Check with the scholarships offered by your own state.  In many cases, this means filling out more papers which list your income and assets.  Some of these scholarships may be for one year, but any money is good money!


Visit the financial aid page of the schools in the Possibilities Bin( see Admissions Tips). As ridiculous as it may sound, each school’s web page on financial aid can carry a “tone” to it which just might give an indication of the schoo’s willingness to work with you.  The following quote from the FA page of Rollins College says it all. “You want a college that provides a firm commitment to student financial aid.  Every year, Rollins increased the amount awarded to students.”  When my daughter received a favorable award package from Rollins College for her first year, I was told by some people to be careful because some schools will do this for the first year as a way to entice students and then cut back on the second year. I am grateful to say that Rollins did not do this.  However,  I think it is a valid question to ask.


Visit USNews and check out the financial aid page for each of the schools in the Possibilities Bin. This is where the “facts” regarding the school’s record in granting financial aid can be seen. Many of the official college web sites do not talk about “numbers.” USNews will give you the statistics which are important when you are talking about financial aid.


When you are applying Early Decision (See Admission Tips), there should also be accompanying materials for preliminary awarding of financial aid.  In Kristin’s case, the preliminary award letter arrived about two weeks after her acceptance.  Her final award letter offered even more substantial financial aid than what was in the preliminary estimate


Become acquainted with the various forms of financial aid which will comprise the Financial Aid package in the Award letter.  I found that some schools will boast that they try to support a student financially, but their award letter contains mostly loans.  I think for most middle class wage earners, $25,000 worth of loans for one year is unrealistic.  Again, check out USNews to compare how the percentages of Award Letters compare.


Another acronym which will become a household word is FAFSA (Free Application for Student Aid)   The FAFSA can be filed after January 1  for the fall term.  There is a box on it which will ask you if you have filed your tax return or if you Will file.  Because I prefer to be an early bird, I fill out the FAFSA with estimated amounts and check the will file box,  You will received your EFC based on this amount.
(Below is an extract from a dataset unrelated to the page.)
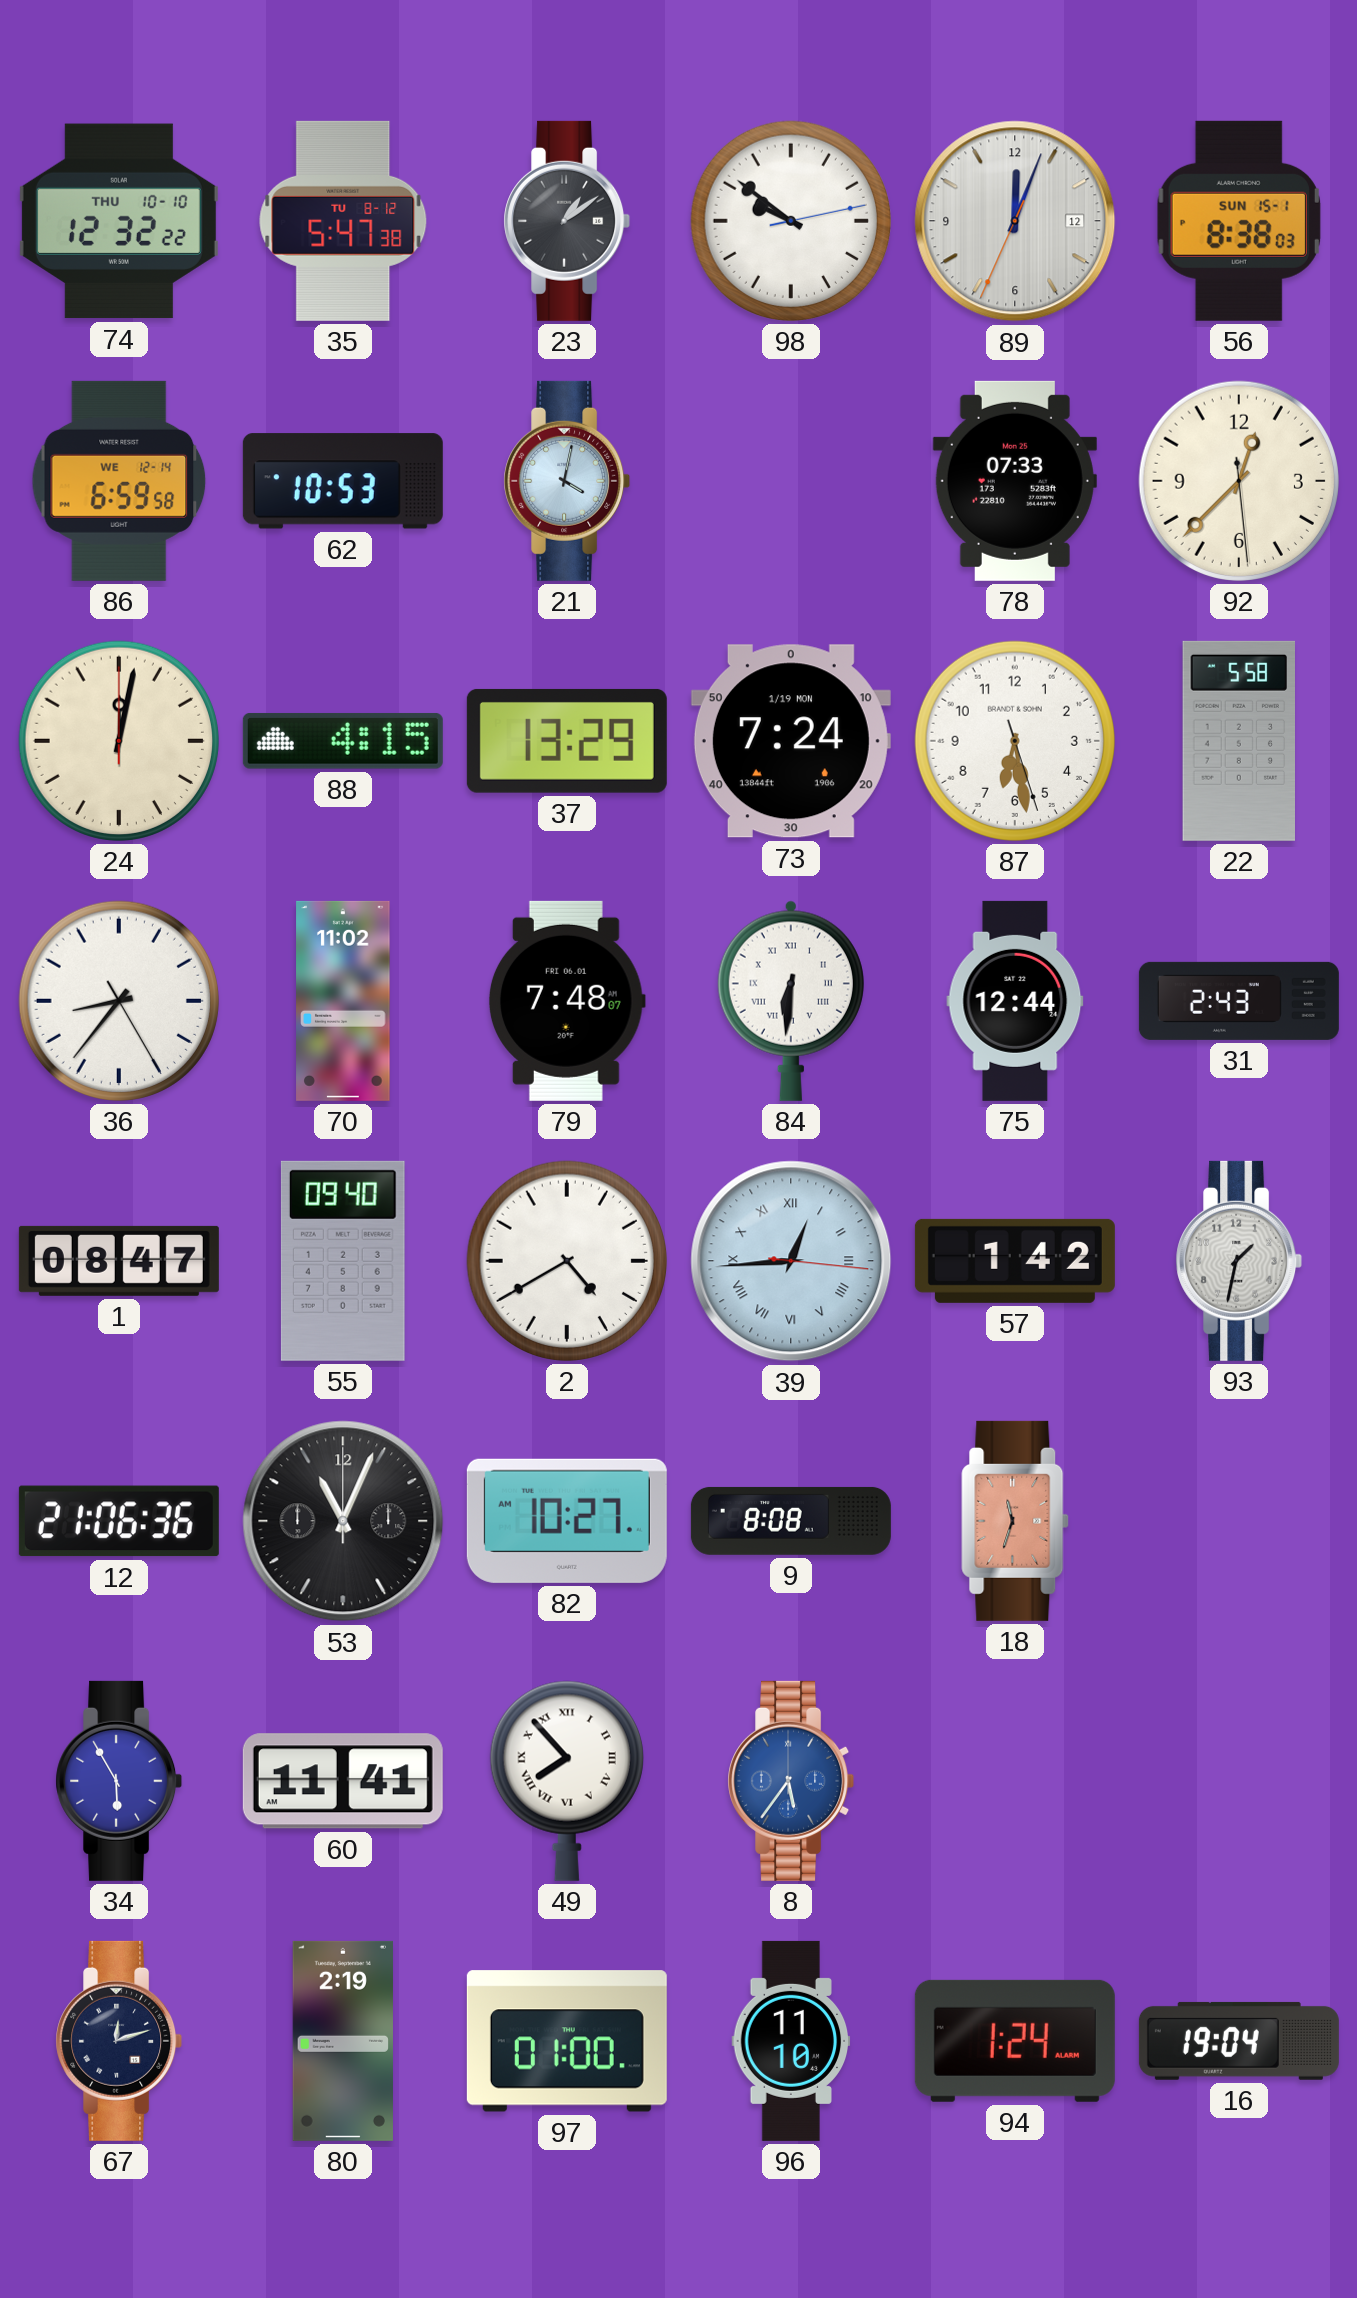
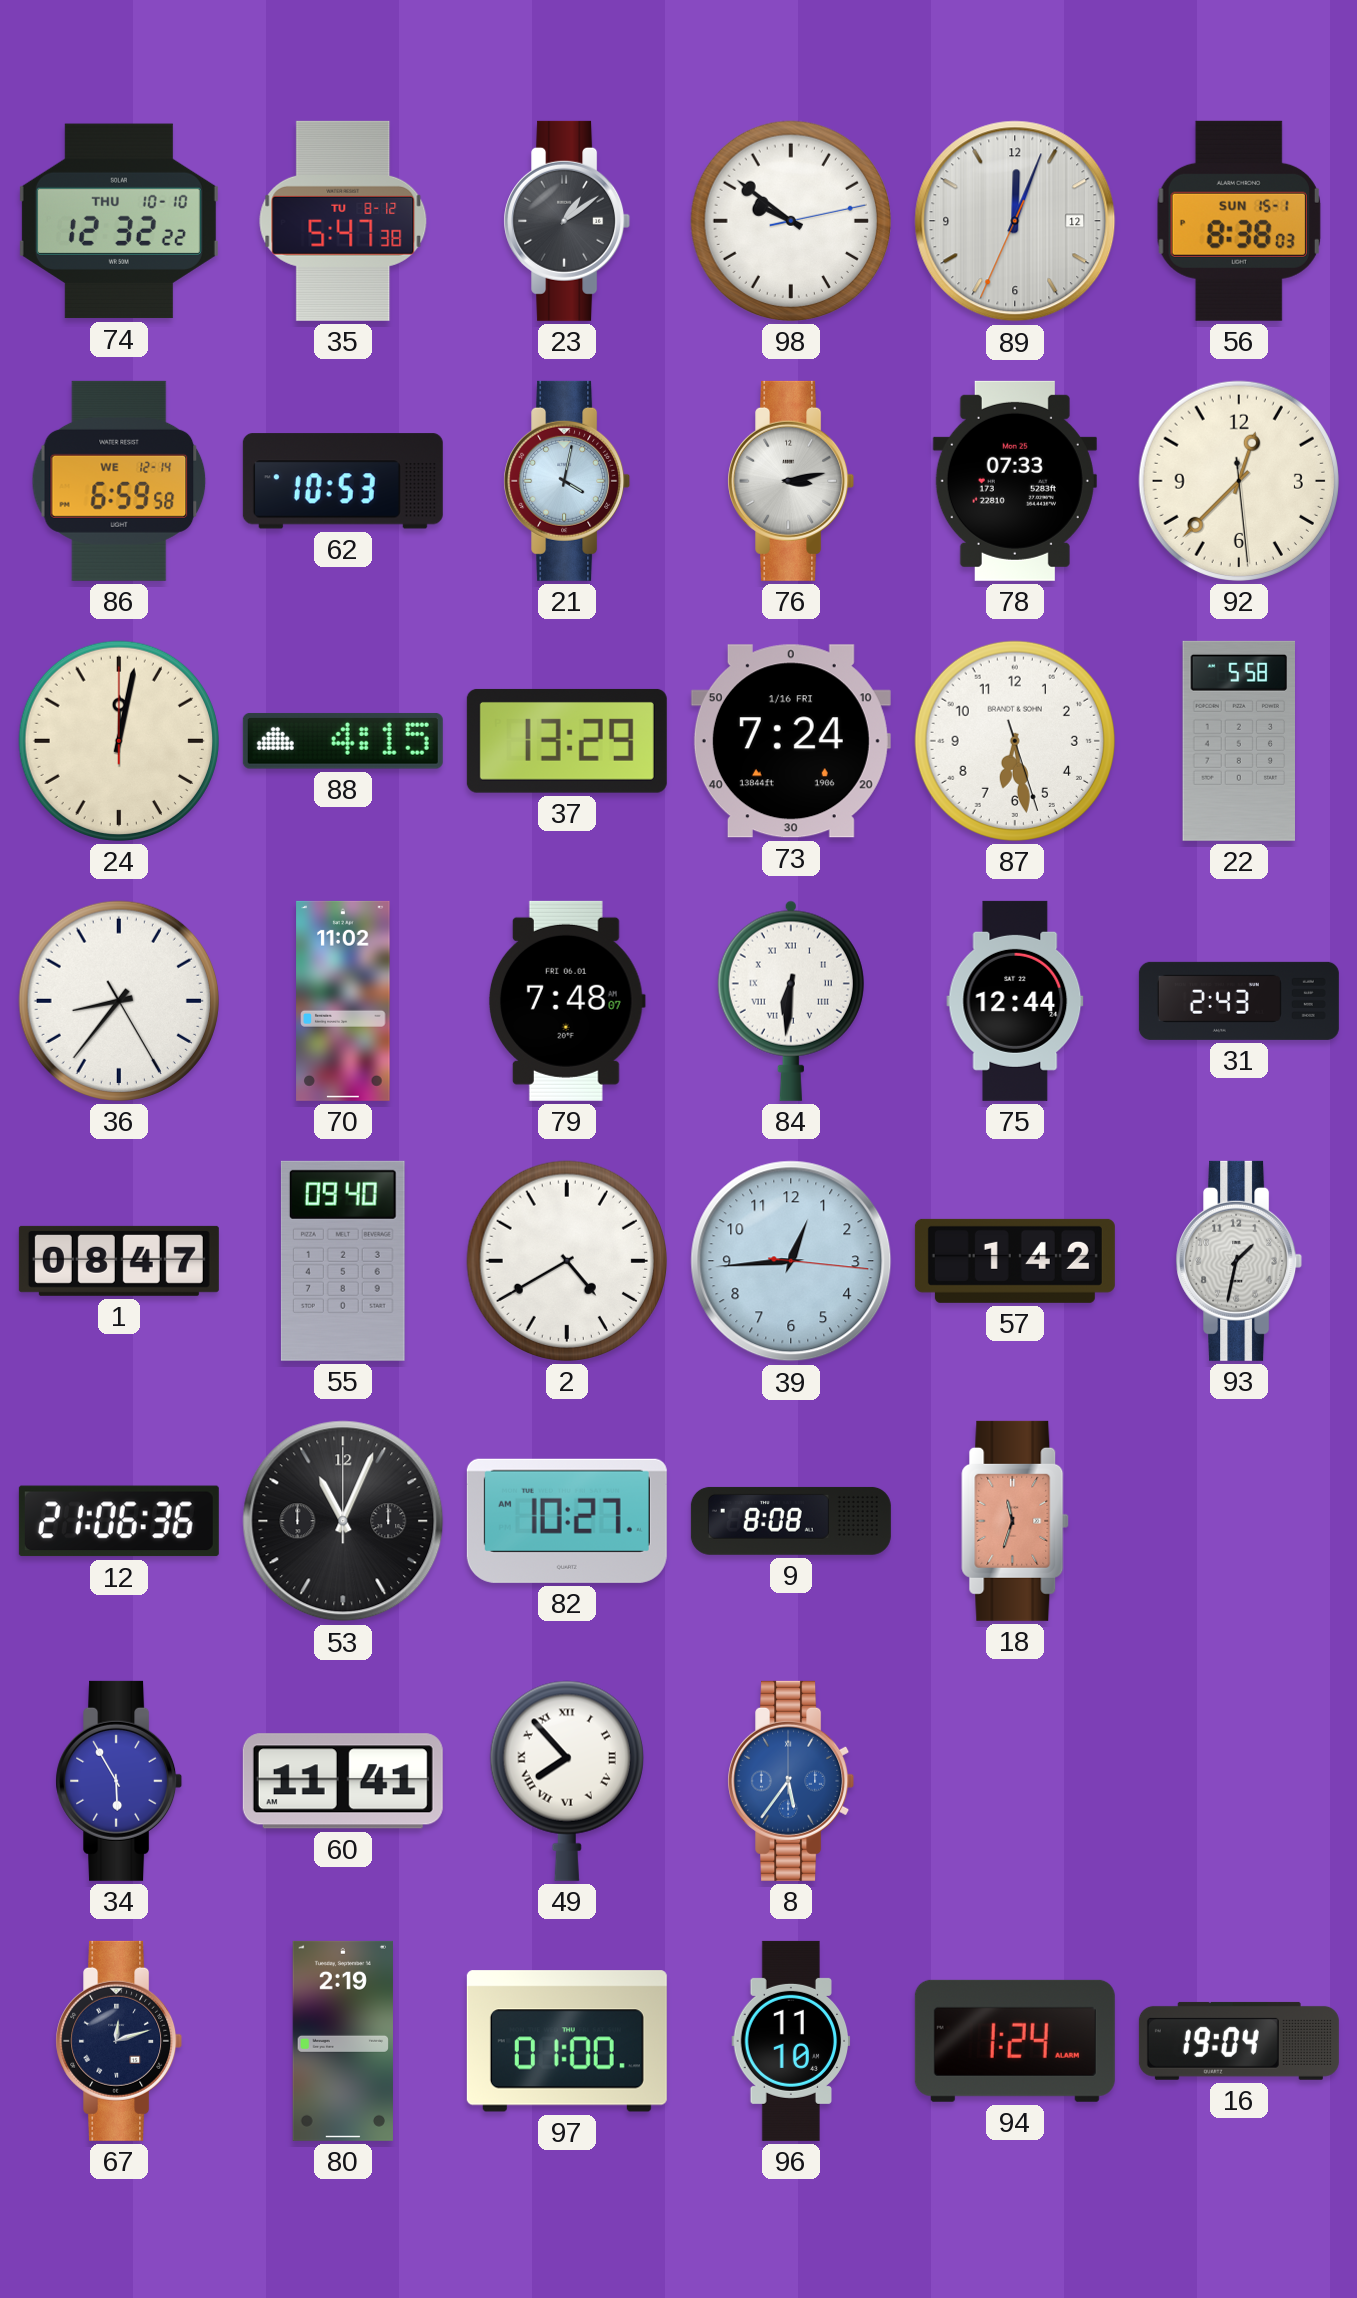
76: none -> 3:13
73 date: 1/19 MON -> 1/16 FRI
39 numerals: Roman -> Arabic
Then, once your tax returns are finalized, you take the EFC which was sent to you and make the corrections on that form and send to the address that is given to you.  The whole FAFSA process can be done on the web.  It is my personal preference, though, to do it on paper, make the copies, and then send out the info.


Each college will also have its own financial aid form for you to complete.  Due dates are important.  This will be stated on all of the forms


Most of these forms will need to be completed each year.  I found it helpful to keep copies so that I can refer to my past answers.  This will really help when you have to do some of the “Worksheets” associated with the FAFSA.  Some of the terms can be confusing, and by looking at my past answers, I know how I interpreted those terms in past years.  Also, the Renewal FAFSA will be sent to you each year, and this will have your responses from the past year noted on it to save you some time.


Develop an honorable working relationship with the financial aid office of the chosen school.  When you are asked for a form or supporting documents, mail them as soon as possible.  Many colleges will state that financial aid money will first be awarded to those whose papers are completed by the due date. Use the organizational skills I talked about earlier, and send in whatever is needed without needing a reminder.  For my daughter’s second semester at Rollins, she received a letter stating that $500 which was earmarked as a loan would now be turned into a grant because Rollins was distributing extra funds to the students who had followed the necessary steps in the financial aid process in a timely manner!  Keep yourself and your student in the running for any perks by doing your share.